Tant qu'il put solder son armée, Lautrec se vit l'arbitre de l'Italie. Les Milanais ne haïssaient pas cet homme du Midi, petit, robuste, la face marquée d'une cicatrice ; ils lui reprochaient de cracher trop, et de rester indifférent à leurs querelles de partis[41]. C'est le propre des esprits violents de s'irriter contre ceux qui n'épousent pas leurs querelles ; on préfère les ennemis aux neutres. Guelfes et Gibelins accueillirent également les généraux de Charles-Quint, lorsqu'ils virent que les soldats de Lautrec se débandaient et refusaient de servir, faute de paye ; en quelques jours, le Milanais fut perdu, et Lautrec se retira à Lyon, où se trouvait le Roi. François Ier, irrité, refusait de recevoir son ancien favori ; le connétable de Bourbon prit Lautrec par la main, écarta les gardes et entra avec lui près du Roi. — Vous m'avez perdu tel héritage que le duché de Milan, dit François Ier — Lautrec répondit que c'estoit Sa Majesté qui l'avoit perdu, non luy ; par plusieurs fois, il l'avoit adverty que s'il n'estoit secouru d'argent, il cognoissoit qu'il n'y avoit plus d'ordre d'arrester la gendarmerie, laquelle avoit servi dix-huict mois sans toucher deniers, et pareillement les Suisses qui mesmes l'avoient contraint de combattre à son désavantage. — J'ai envoyé quatre cent mille écus, alors qu'ils ont été demandés[42], répliqua le Roi. Gomme Lautrec affirma n'avoir rien reçu, on fit appeler le surintendant des finances, Beaune de Semblançay, qui déclara qu'estant la dicte somme preste à envoyer, madame la Régenté avoit pris ladicte somme, et qu'il en feroit foy sur-le-champ. Cette preuve ne put être produite ; les quittances que Semblançay avait eu soin de se faire remettre par Louise de Savoie lui furent dérobées par un de ses commis qui les donna à une des filles d'honneur de la Reine, dont il était amoureux. Les filles d'honneur entraient déjà dans la politique. Le commis, nommé Gentil, devint président au Parlement. La fille d'honneur remit les quittances à sa maîtresse qui les brilla, et Semblançay fut pendu[43].

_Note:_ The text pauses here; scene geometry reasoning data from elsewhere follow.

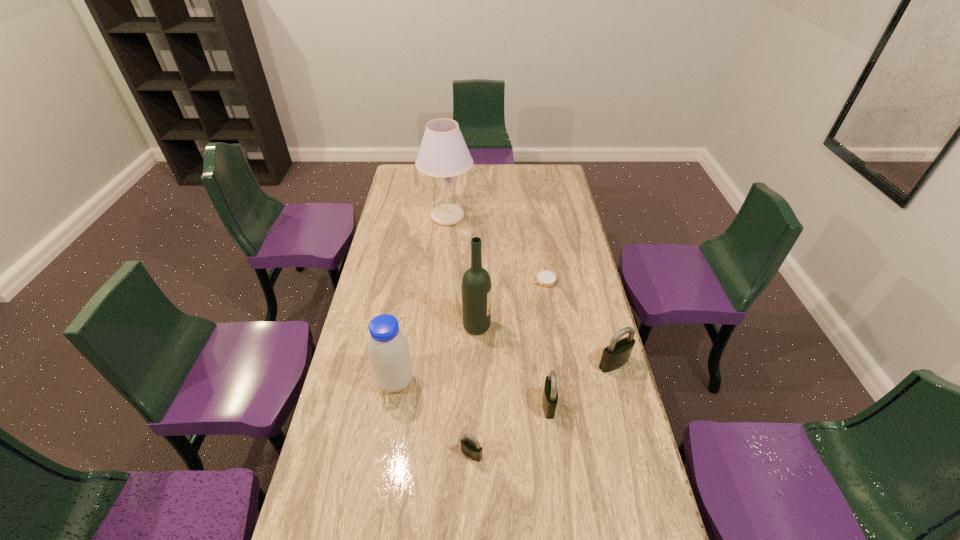 Locate an element on the screen. the leftmost padlock is located at coordinates (471, 448).

Where is `the shortest padlock`? The image size is (960, 540). the shortest padlock is located at coordinates (471, 448).

Locate an element on the screen. the third shortest object is located at coordinates (550, 394).

The height and width of the screenshot is (540, 960). I want to click on the second padlock from right to left, so click(x=550, y=394).

Where is `the farthest padlock`? the farthest padlock is located at coordinates (617, 353).

You are a GUI agent. You are given a task and a screenshot of the screen. Output one action in this format:
    pyautogui.click(x=<x>, y=<y>)
    Task: Click on the rightmost object
    Image resolution: width=960 pixels, height=540 pixels.
    Given the screenshot: What is the action you would take?
    pyautogui.click(x=617, y=353)

Where is `lampshade`? This screenshot has width=960, height=540. lampshade is located at coordinates (443, 152).

You are a GUI agent. You are given a task and a screenshot of the screen. Output one action in this format:
    pyautogui.click(x=<x>, y=<y>)
    Task: Click on the soya milk
    The image size is (960, 540).
    Given the screenshot: What is the action you would take?
    pyautogui.click(x=388, y=348)

Locate an element on the screen. The image size is (960, 540). the third farthest object is located at coordinates (476, 283).

Locate an element on the screen. Image resolution: width=960 pixels, height=540 pixels. compass is located at coordinates (545, 278). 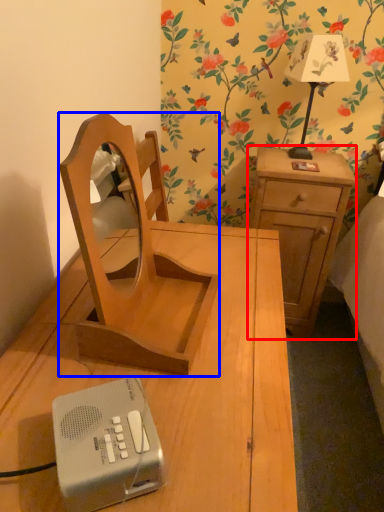 Question: Which object is closer to the camera taking this photo, nightstand (highlighted by a red box) or furniture (highlighted by a blue box)?

Choices:
 (A) nightstand
 (B) furniture

Answer: (B)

La haine entre Louise de Savoie et la comtesse de Châteaubriant en était arrivée à un degré tel, que toute la Cour fut persuadée que les quatre cent mille écus d'or avaient été détournés par Louise avec l'intention préméditée de ruiner, l'armée du Milanais, pour obtenir la disgrâce de Lautrec et amoindrir ainsi l'autorité de sa sœur. Le connétable de Bourbon, lassé de l'amour de Louise de Savoie, était si convaincu de cette perfidie, qu'il n'hésita point à favoriser l'entrevue de Lautrec avec le Roi, dans l'espoir de décider la disgrâce de la Régente que son inconstance avait rendue son ennemie. L'unanimité des témoignages a frappé les historiens ; cependant, l'imagination se refuse à admettre chez la mère de François Ier une trahison aussi compliquée et aussi dangereuse.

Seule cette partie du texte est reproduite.